#### Action item:
Count the lines below that contain "started". Give only the number.

Extracted records

#####

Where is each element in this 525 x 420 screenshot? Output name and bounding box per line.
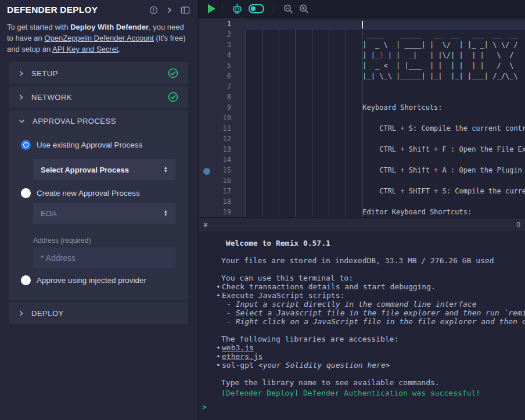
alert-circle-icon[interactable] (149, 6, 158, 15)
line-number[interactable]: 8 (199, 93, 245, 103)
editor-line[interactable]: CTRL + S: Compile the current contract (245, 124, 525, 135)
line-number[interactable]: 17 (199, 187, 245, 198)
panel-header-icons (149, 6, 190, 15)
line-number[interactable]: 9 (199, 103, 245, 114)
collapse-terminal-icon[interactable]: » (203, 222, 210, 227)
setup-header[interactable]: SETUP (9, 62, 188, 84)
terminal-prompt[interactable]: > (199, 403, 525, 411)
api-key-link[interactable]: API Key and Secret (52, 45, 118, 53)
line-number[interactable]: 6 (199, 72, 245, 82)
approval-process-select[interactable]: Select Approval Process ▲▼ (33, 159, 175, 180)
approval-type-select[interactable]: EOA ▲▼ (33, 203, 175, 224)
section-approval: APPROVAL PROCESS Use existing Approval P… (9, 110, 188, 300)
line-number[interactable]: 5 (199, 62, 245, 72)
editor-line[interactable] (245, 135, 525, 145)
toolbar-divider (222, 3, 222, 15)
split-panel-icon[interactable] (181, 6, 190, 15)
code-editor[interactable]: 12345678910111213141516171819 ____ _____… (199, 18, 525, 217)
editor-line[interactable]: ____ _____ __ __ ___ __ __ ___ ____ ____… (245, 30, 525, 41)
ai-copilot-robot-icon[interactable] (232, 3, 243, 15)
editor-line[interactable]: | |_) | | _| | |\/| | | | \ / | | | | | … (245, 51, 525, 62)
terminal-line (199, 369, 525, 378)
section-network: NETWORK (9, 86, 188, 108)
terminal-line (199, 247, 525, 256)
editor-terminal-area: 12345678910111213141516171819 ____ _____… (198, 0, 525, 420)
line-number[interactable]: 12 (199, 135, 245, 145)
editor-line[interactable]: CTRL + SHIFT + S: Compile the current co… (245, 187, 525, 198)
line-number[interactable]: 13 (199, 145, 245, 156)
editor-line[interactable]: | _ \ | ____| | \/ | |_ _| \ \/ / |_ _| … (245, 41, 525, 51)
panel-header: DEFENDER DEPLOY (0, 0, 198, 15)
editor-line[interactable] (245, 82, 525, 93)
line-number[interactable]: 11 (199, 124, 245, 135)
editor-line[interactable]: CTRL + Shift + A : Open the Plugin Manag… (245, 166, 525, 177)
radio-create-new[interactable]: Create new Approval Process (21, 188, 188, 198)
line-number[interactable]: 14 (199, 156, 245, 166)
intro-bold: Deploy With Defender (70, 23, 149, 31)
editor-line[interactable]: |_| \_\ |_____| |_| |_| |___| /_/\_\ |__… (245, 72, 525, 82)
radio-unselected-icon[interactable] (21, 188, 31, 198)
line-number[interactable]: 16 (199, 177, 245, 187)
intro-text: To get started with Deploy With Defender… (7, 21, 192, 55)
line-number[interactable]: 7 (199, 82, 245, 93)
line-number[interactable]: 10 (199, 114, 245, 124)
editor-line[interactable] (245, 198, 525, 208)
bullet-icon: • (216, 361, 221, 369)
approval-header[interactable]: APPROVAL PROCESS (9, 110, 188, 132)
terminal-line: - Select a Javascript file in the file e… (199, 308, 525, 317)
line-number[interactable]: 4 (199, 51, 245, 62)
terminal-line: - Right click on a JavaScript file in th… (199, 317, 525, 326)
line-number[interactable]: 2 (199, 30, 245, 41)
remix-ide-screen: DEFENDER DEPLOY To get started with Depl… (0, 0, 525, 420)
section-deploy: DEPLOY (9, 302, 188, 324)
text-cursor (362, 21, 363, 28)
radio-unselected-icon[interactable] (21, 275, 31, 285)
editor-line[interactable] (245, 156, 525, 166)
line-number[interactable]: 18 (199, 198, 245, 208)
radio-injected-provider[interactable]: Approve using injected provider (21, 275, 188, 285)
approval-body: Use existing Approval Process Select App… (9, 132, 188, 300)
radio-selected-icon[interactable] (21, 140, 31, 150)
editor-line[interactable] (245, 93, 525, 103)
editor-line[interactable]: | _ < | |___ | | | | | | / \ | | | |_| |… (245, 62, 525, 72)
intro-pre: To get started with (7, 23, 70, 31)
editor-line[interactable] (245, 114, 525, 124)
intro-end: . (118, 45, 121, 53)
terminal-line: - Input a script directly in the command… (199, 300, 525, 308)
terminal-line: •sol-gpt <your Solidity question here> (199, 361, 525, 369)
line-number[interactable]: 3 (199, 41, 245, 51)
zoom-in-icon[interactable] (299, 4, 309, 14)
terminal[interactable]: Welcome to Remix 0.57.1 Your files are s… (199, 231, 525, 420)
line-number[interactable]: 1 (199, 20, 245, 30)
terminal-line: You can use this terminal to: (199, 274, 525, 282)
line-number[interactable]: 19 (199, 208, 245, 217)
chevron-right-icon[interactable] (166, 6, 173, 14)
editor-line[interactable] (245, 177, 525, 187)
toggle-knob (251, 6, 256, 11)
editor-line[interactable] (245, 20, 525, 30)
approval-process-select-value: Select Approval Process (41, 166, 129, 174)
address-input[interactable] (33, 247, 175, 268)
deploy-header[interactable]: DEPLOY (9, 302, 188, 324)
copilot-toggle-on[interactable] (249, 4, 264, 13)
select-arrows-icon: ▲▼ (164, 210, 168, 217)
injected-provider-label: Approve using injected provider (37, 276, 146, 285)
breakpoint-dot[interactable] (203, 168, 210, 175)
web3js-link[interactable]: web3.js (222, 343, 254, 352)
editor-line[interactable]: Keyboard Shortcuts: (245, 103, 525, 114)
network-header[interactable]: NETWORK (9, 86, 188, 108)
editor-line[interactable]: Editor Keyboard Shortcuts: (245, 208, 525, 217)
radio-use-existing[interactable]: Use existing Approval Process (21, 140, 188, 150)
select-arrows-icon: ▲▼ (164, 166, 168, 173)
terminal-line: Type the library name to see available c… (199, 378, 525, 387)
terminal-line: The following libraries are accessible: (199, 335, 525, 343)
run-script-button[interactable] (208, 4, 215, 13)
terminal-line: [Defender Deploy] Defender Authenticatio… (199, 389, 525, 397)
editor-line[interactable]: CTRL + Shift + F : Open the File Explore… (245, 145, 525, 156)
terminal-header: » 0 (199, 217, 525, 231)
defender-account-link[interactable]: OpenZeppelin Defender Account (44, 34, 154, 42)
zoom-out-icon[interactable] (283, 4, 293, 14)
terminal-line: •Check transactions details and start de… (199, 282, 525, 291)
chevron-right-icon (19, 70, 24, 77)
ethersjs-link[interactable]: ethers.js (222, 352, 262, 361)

#####

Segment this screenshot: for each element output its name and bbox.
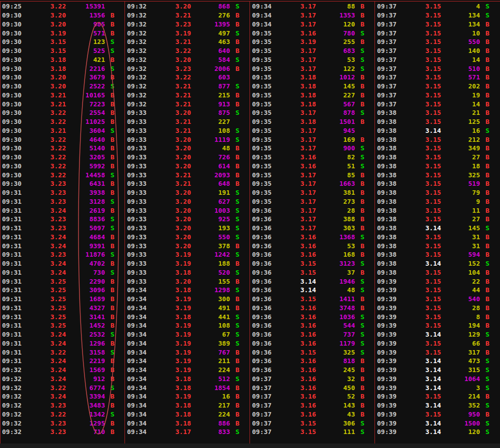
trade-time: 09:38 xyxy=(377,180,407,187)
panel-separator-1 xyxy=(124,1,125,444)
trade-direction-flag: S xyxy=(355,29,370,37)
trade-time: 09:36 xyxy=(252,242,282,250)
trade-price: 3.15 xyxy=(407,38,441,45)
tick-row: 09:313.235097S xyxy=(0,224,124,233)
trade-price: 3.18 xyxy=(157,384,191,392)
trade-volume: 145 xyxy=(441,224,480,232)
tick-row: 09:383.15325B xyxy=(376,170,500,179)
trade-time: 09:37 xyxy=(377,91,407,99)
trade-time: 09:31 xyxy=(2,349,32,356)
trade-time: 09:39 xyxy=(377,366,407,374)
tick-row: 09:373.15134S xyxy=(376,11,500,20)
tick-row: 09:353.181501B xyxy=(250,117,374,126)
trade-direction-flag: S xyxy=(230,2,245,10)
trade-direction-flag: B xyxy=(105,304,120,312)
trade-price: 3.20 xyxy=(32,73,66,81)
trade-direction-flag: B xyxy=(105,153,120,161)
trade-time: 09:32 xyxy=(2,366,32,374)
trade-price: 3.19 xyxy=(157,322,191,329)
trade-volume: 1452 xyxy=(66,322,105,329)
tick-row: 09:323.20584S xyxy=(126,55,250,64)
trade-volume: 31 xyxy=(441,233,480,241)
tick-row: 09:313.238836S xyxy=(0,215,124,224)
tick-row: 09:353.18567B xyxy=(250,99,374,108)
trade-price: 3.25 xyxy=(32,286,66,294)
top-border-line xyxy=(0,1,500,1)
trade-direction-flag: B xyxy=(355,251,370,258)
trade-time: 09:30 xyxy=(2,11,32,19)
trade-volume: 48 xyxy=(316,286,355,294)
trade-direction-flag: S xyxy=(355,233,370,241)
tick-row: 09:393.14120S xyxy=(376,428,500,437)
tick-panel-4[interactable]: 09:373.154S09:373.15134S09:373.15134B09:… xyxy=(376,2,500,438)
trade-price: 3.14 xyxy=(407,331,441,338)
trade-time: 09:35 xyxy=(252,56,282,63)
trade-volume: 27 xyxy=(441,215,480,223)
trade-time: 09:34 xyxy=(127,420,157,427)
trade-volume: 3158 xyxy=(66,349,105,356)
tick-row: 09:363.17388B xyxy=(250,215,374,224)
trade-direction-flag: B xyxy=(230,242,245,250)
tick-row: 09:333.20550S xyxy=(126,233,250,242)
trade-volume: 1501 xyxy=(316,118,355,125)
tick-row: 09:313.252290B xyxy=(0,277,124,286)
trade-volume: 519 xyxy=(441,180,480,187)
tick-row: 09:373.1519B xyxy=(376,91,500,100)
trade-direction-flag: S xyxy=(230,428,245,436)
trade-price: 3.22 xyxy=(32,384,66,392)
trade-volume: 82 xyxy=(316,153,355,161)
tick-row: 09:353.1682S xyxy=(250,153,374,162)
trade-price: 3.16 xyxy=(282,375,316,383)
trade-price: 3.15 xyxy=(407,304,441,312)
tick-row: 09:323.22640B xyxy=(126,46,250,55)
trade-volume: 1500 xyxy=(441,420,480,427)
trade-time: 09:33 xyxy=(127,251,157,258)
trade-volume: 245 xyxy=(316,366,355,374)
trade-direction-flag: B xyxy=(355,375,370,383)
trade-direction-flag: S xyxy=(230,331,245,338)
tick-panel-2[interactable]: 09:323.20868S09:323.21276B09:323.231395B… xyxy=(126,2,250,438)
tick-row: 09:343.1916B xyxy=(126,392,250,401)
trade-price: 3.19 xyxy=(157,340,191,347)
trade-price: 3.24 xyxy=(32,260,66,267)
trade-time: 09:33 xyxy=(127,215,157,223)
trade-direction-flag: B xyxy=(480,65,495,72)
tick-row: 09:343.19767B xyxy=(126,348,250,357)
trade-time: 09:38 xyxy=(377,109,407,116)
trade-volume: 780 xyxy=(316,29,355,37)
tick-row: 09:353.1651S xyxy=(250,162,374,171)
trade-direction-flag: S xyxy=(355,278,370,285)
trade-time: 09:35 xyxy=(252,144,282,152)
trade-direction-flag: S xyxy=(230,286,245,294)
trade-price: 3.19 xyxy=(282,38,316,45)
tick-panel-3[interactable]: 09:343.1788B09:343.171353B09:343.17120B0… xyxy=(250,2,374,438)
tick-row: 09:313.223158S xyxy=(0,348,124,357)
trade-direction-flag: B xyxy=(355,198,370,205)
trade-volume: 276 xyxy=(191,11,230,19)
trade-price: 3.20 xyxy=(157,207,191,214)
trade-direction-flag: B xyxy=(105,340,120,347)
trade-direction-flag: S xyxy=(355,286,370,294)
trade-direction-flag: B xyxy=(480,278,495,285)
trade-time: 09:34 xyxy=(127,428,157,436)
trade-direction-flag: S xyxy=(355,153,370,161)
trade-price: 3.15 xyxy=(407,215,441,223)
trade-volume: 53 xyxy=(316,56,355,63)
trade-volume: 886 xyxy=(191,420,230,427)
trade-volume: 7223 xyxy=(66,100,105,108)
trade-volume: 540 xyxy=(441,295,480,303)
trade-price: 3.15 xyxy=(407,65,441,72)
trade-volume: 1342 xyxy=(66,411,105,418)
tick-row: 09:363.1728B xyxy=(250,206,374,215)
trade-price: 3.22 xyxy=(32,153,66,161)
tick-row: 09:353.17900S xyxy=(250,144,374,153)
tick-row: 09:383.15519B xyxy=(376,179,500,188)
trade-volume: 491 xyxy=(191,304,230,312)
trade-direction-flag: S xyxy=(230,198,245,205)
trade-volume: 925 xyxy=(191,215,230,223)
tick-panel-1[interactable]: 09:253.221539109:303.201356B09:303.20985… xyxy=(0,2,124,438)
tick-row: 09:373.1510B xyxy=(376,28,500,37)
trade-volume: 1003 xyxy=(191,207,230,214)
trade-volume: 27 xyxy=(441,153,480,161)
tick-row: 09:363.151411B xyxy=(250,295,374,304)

#####

#### Output of the task:
3